The line containing "施術のリスクを最小限に抑えるためには、信頼できる医" marks the end: write out exactly every line from the first line of the data below through that line, and only those.

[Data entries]
■ ■ ■ ■ ■

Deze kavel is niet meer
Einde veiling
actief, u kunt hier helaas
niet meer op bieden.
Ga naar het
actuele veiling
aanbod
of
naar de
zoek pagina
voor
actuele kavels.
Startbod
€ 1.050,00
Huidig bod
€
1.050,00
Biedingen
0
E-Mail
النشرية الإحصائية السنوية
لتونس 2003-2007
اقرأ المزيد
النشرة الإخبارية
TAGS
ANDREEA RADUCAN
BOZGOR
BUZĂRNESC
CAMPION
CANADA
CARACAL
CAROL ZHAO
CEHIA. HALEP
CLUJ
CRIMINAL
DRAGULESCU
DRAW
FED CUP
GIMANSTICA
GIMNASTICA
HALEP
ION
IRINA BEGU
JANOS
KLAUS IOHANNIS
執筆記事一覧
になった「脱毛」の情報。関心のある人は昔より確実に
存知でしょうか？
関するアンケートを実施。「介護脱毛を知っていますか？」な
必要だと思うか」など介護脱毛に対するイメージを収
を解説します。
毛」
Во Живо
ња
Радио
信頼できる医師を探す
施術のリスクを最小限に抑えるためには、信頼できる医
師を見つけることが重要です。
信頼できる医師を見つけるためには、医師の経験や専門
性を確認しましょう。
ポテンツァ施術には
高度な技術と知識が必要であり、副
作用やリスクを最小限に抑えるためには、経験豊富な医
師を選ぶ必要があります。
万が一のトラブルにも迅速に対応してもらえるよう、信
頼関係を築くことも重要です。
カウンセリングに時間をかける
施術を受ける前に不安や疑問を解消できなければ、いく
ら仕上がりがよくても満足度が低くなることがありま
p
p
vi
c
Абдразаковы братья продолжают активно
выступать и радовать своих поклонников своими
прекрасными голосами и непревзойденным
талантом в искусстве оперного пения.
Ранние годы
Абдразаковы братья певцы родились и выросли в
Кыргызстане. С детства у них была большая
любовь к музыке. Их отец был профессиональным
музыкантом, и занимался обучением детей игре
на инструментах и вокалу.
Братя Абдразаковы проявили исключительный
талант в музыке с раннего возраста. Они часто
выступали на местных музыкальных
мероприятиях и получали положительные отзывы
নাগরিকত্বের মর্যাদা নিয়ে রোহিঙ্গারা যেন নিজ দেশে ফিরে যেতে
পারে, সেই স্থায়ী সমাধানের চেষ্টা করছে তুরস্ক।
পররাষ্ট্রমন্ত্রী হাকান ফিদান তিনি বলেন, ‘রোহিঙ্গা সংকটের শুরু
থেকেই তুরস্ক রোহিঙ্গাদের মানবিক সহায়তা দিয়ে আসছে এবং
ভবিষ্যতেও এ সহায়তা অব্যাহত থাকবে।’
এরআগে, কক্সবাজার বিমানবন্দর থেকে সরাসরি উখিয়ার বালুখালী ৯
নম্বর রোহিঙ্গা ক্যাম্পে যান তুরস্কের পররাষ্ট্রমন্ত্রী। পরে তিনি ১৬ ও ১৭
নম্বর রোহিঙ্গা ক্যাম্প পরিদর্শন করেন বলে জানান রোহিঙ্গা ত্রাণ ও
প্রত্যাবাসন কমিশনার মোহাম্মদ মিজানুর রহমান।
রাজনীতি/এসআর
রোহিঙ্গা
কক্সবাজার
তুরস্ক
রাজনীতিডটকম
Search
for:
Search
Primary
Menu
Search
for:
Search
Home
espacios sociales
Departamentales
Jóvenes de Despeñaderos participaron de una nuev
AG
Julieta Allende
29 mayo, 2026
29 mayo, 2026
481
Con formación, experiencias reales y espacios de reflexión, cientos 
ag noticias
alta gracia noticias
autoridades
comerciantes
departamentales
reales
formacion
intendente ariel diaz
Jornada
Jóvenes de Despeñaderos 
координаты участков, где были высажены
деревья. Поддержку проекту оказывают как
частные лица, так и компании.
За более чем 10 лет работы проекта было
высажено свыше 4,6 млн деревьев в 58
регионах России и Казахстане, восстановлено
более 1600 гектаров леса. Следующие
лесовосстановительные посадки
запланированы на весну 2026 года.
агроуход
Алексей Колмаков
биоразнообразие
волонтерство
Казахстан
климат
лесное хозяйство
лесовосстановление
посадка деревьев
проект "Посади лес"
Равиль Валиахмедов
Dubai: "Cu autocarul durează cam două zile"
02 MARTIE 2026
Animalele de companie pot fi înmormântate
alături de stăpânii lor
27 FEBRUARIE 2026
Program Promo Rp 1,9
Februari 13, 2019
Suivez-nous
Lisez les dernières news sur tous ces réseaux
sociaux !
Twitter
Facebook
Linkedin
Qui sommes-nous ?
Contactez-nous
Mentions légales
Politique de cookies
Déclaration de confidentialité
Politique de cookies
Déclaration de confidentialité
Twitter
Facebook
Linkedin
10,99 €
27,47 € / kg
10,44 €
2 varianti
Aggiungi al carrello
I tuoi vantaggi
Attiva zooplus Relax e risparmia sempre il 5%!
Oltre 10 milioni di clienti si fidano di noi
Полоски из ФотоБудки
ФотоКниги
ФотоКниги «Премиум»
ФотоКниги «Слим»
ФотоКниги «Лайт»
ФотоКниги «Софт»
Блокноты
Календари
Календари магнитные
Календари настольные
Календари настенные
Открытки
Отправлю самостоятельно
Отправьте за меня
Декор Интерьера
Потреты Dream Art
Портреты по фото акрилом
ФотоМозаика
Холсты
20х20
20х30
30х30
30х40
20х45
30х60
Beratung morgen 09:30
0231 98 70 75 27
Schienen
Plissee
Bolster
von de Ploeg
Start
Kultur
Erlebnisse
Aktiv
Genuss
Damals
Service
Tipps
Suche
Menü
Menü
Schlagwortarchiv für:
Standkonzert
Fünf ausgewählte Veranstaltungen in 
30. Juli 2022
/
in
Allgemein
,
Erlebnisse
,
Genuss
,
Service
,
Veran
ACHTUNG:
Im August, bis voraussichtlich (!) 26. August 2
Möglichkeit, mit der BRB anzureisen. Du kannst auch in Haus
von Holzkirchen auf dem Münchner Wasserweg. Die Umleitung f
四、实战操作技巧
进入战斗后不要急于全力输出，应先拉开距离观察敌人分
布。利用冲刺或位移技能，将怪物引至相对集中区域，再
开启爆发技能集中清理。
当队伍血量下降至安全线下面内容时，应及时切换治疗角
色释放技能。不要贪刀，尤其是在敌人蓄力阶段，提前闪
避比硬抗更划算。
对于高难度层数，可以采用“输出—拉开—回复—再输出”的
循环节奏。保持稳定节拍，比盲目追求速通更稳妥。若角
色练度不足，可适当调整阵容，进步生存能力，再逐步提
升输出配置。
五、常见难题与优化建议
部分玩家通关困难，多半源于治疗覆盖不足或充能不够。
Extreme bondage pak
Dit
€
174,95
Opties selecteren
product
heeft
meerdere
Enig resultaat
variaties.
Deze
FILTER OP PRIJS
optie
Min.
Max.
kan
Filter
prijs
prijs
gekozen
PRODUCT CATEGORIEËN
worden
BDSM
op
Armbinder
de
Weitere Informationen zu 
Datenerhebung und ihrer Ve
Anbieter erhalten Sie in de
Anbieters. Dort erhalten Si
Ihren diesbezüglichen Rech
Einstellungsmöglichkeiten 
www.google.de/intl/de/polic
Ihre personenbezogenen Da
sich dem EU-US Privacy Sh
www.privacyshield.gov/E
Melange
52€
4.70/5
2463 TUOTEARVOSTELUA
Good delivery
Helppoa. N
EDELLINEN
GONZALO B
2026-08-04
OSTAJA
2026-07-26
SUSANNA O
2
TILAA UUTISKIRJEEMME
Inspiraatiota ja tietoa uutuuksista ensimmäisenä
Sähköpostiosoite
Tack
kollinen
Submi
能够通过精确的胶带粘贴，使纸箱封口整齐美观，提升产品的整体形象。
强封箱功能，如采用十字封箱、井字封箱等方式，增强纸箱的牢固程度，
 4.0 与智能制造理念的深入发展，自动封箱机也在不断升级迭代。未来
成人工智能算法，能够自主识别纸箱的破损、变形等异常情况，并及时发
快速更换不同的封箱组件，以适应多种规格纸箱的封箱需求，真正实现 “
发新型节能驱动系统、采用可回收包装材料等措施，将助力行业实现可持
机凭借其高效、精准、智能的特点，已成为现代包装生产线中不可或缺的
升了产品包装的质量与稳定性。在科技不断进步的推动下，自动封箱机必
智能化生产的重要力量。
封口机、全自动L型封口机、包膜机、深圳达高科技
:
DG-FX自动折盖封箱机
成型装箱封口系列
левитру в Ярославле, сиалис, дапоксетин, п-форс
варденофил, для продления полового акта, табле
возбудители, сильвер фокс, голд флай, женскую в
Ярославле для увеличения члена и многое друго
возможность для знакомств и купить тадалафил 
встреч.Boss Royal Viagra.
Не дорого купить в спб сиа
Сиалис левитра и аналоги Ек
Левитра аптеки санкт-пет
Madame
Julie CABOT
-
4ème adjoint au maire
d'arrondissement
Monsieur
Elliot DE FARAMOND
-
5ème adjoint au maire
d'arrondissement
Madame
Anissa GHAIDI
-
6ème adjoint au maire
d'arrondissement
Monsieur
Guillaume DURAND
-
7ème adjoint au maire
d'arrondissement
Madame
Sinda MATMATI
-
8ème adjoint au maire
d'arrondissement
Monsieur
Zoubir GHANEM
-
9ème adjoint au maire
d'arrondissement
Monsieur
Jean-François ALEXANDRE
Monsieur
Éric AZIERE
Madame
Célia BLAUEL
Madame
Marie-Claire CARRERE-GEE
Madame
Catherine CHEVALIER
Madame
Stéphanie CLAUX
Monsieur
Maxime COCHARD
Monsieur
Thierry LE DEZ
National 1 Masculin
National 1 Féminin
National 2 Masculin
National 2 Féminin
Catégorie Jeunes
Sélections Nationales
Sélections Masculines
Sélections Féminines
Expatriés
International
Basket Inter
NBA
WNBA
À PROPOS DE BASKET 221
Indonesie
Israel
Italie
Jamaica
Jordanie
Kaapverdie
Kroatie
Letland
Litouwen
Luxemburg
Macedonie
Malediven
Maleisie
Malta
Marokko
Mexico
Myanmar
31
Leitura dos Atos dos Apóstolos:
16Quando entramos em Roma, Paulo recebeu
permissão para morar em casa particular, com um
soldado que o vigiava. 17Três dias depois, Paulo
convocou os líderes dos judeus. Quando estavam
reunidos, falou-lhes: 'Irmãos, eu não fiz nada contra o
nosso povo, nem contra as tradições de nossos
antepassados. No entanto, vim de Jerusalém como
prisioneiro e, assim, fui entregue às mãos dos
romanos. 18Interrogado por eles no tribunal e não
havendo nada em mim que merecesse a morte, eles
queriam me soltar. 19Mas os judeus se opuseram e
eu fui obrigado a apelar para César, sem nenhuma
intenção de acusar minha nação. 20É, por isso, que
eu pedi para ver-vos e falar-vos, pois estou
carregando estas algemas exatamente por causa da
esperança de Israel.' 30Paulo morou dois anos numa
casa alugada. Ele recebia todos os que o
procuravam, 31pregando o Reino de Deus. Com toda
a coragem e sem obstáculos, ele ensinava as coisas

■ ■ ■ ■ ■

▶ [Response below]
Deze kavel is niet meer
Einde veiling
actief, u kunt hier helaas
niet meer op bieden.
Ga naar het
actuele veiling
aanbod
of
naar de
zoek pagina
voor
actuele kavels.
Startbod
€ 1.050,00
Huidig bod
€
1.050,00
Biedingen
0
E-Mail
النشرية الإحصائية السنوية
لتونس 2003-2007
اقرأ المزيد
النشرة الإخبارية
TAGS
ANDREEA RADUCAN
BOZGOR
BUZĂRNESC
CAMPION
CANADA
CARACAL
CAROL ZHAO
CEHIA. HALEP
CLUJ
CRIMINAL
DRAGULESCU
DRAW
FED CUP
GIMANSTICA
GIMNASTICA
HALEP
ION
IRINA BEGU
JANOS
KLAUS IOHANNIS
執筆記事一覧
になった「脱毛」の情報。関心のある人は昔より確実に
存知でしょうか？
関するアンケートを実施。「介護脱毛を知っていますか？」な
必要だと思うか」など介護脱毛に対するイメージを収
を解説します。
毛」
Во Живо
ња
Радио
信頼できる医師を探す
施術のリスクを最小限に抑えるためには、信頼できる医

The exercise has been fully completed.